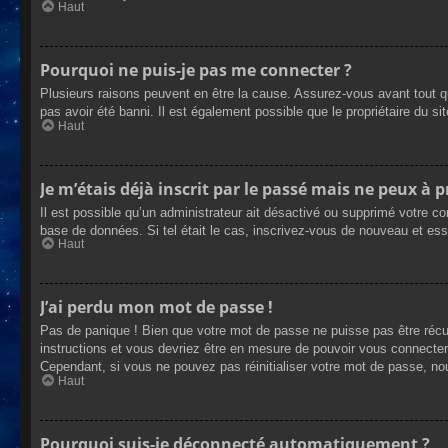
Haut
Pourquoi ne puis-je pas me connecter ?
Plusieurs raisons peuvent en être la cause. Assurez-vous avant tout qu
pas avoir été banni. Il est également possible que le propriétaire du site
Haut
Je m’étais déjà inscrit par le passé mais ne peux à 
Il est possible qu’un administrateur ait désactivé ou supprimé votre co
base de données. Si tel était le cas, inscrivez-vous de nouveau et es
Haut
J’ai perdu mon mot de passe !
Pas de panique ! Bien que votre mot de passe ne puisse pas être récupé
instructions et vous devriez être en mesure de pouvoir vous connecte
Cependant, si vous ne pouvez pas réinitialiser votre mot de passe, no
Haut
Pourquoi suis-je déconnecté automatiquement ?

———

• Required action
Transcribe every entry exactly. Leave out the pictures.

• Response for this exercise
Haut
Pourquoi ne puis-je pas me connecter ?
Plusieurs raisons peuvent en être la cause. Assurez-vous avant tout qu
pas avoir été banni. Il est également possible que le propriétaire du site
Haut
Je m’étais déjà inscrit par le passé mais ne peux à 
Il est possible qu’un administrateur ait désactivé ou supprimé votre co
base de données. Si tel était le cas, inscrivez-vous de nouveau et es
Haut
J’ai perdu mon mot de passe !
Pas de panique ! Bien que votre mot de passe ne puisse pas être récupé
instructions et vous devriez être en mesure de pouvoir vous connecte
Cependant, si vous ne pouvez pas réinitialiser votre mot de passe, no
Haut
Pourquoi suis-je déconnecté automatiquement ?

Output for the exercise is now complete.